É preciso acabar "com dependência do Estado" em matéria de inovação, diz director da Autoeuropa

O painel de opinião do Barómetro de Inovação da Cotec deu uma classificação negativa à inovação em Portugal.

Daniel Rocha

O director-geral da Autoeuropa afirmou nesta terça-feira que "há que acabar de uma vez por todas com a dependência do Estado" quando falava sobre políticas de inovação para Portugal, acrescentando que estas devem ser "geradas pelas empresas e pela sociedade".

António Melo Pires, que falava aos jornalistas sobre o resultado do painel de opinião do Barómetro de Inovação da Cotec Portugal – Associação Empresarial para a Inovação, disse que Portugal continua "a sofrer da dependência do Estado" e que tal situação "não nos vai levar a lado nenhum", acrescentando ter "uma visão muito crítica na gestão da inovação". Isto porque, segundo o responsável pela fábrica da Volkswagen em Portugal, "o Estado injecta dinheiro público e não o controla", pelo que é necessário "questionar os incentivos à inovação e saber se têm resultados práticos". Adiantou ainda ser inaceitável que "não existam metas nem métricas para ver se os fundos estão a ser bem aplicados", acrescentando, no entanto, não ver outra forma de a indústria portuguesa se impor "que não seja pela inovação".

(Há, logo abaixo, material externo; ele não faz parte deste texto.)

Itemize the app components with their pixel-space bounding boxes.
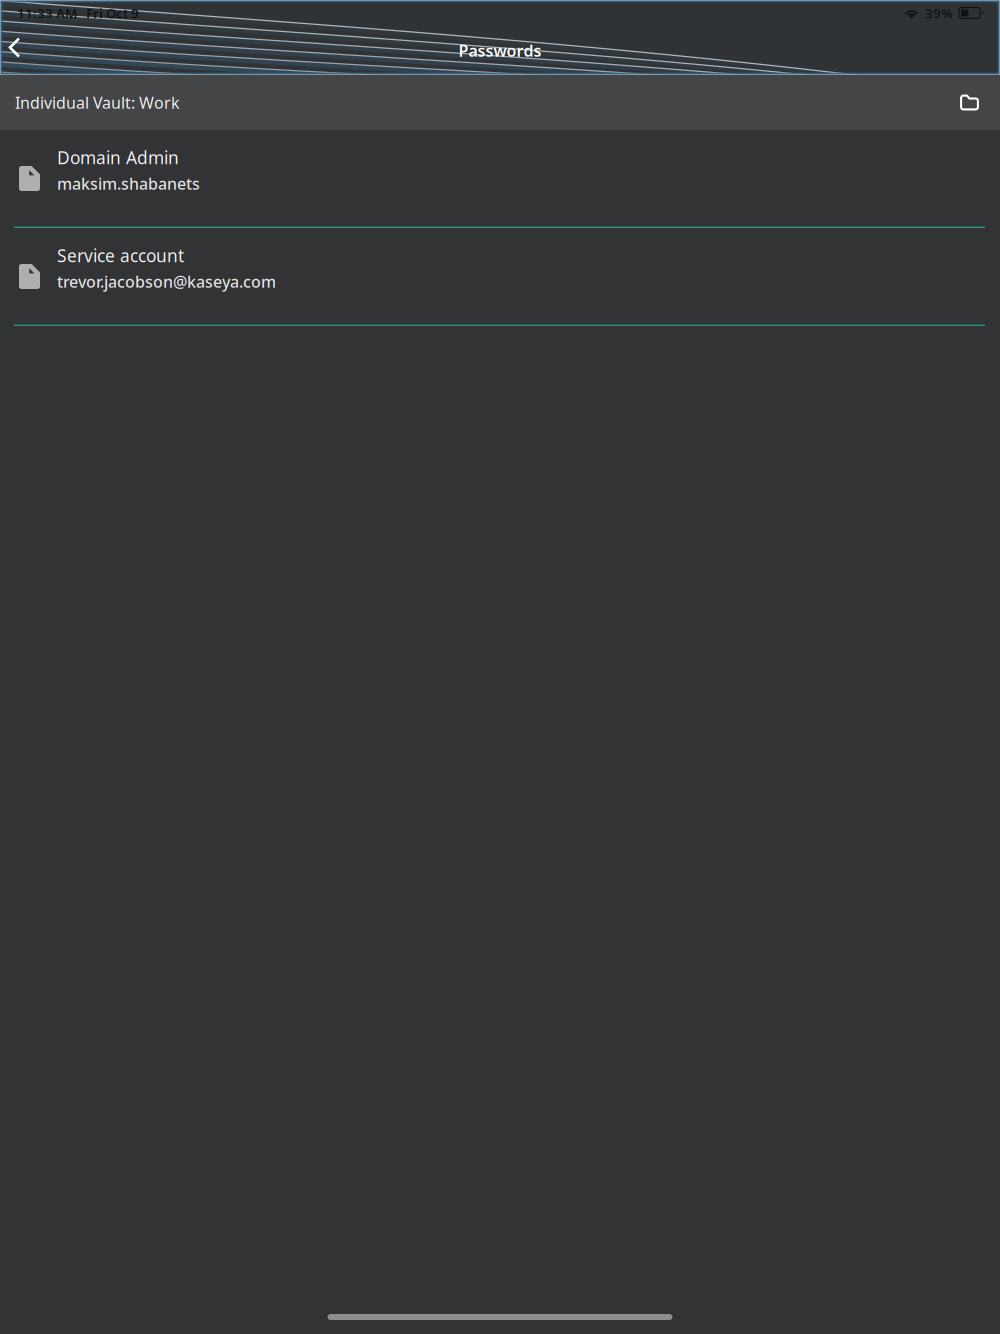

Mais positivo foi Carlos Faro, presidente da Biocant, que entende que, "apesar do contexto macroeconómico e da inabilidade política para lidar com a inovação, Portugal tem ainda um pouco de talento". O responsável pelo centro de Inovação em Biotecnologia indicava que Portugal tem a geração mais bem preparada dos últimos anos", mas "existem debilidades em termos de gestão do sistema e isso tem a ver com a capacidade de avaliar". E deu um exemplo: "Um colega meu estrangeiro dizia que os portugueses são óptimos a lavar as mãos, mas esquecem-se de puxar o autoclismo".

Já segundo Francisco Veloso, director da Católica - Lisbon School of Business and Economics, Portugal tem o problema de poucas empresas "que criem valor acrescentado", em que a política da inovação "está centrada nas empresas existentes". Entendendo que "continua a haver uma impossibilidade do Governo pensar uma política de inovação – é um assunto tabu para o Governo" –, considera, no entanto, que "houve uma enorme evolução de toda a actividade empreendedora em tempo de crise".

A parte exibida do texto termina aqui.